The NRS 2002 was performed according to the recommendations set forth by Kondrup et al.12 Nutritional risk was through two components: impaired nutritional status and disease severity. Nutritional status was determined from three variables: BMI, recent weight loss, and food intake during the week before admission, taking into account the worst indicator. The disease severity was analyzed as an indicator of metabolic stress and increased nutritional requirements. A score between 1 and 3 was given according to the recommendations for each component. Patients with a total score of three or more (when the age of the patient was > 70 years, a value of one was added to the total score) were considered at nutritional risk.

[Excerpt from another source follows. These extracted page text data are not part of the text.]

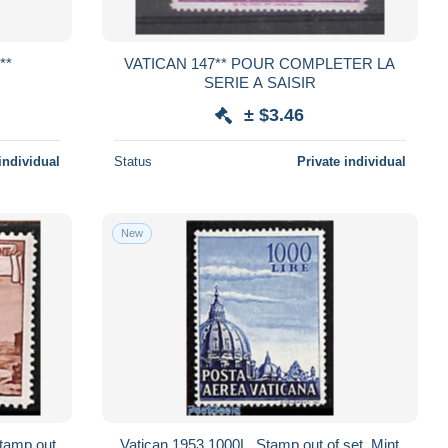
NEUF**
VATICAN 147** POUR COMPLETER LA
SERIE A SAISIR
± $3.46
individual
Status
Private individual
New
Stamp out
Vatican 1953 1000L, Stamp out of set, Mint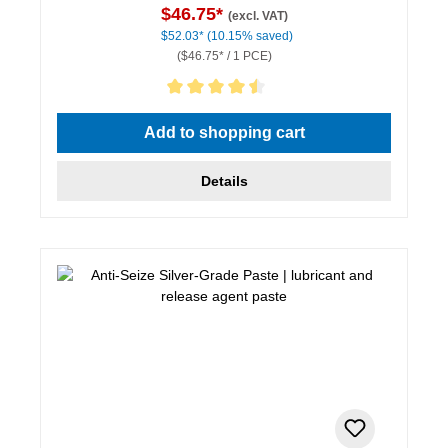
$46.75*
(excl. VAT)
$52.03*
(10.15% saved)
($46.75* / 1 PCE)
Average rating of 4.5 out of 5 stars
Add to shopping cart
Details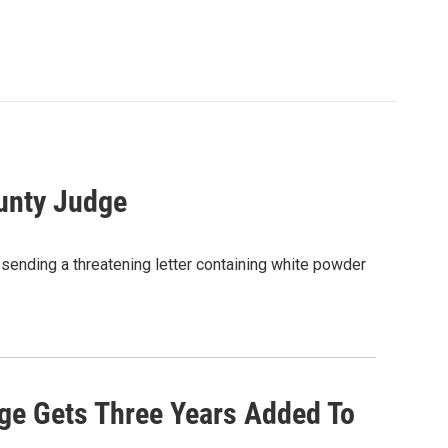
ounty Judge
 sending a threatening letter containing white powder
ge Gets Three Years Added To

Subjective Global Assessment

The SGA was carried out using the protocol developed by Detsky et al.13 This relies on the patient's history regarding weight loss, dietary intake, gastrointestinal symptoms, functional capacity, and physical signs of malnutrition (loss of subcutaneous fat or muscle mass, oedema, ascites). Patients were classified as well nourished (A), moderately or suspected of being malnourished (B) or severely malnourished (C). For the purpose of statistical analysis, patients were grouped in well-nourished (SGA A) and malnourished (SGA B and C).

Body Mass Index

The BMI was calculated as: current weight (kg)/ height2 (m)14 and classified according to World Health Organization.14,15 Subjects were grouped in well-nourished (BMI > 18.5 kg/m2) and malnourished (BMI < 18.5 kg/m2) patients.

Total Lymphocytes Count

The TLC was analyzed automatically by an ABX PENTRA 120 automated haematological analyser (Kyoto, Japan). The TLC value (units per mm3) was obtained from the medical records of each patient, considering the cut-off points described by Blackburn & Thornton.16 The patients were grouped in well-nourished (lymphocytes > 1,200 mm3) and malnourished (lymphocytes < 1,200 mm3) for the purposes of statistical analysis.

Phase Angle

Tetrapolar BIA was performed using a calibrated Biodynamics portable apparatus, model 310e (Seattle, WA, USA), which applies a current of 800 μA at a single frequency of 50 kHz. The measurements were made early in the morning, with patients fasting for at least 4 h. BIA was conducted while patients were lying supine on a bed, with legs apart and arms not touching the torso. Those who were able to urinate were asked to do so before the measurements were carried out. The examination procedures, as well as control of other variables affecting the validity, reproducibility and precision of the measurements were carried out according to standards of the National Institutes of Health.17 Resistance (R) and reactance (Xc) were directly measured in ohms, with a single assessment being made of each. The phase angle was calculated using the following equation: [arc tangent (Xc /R)] x (180/π).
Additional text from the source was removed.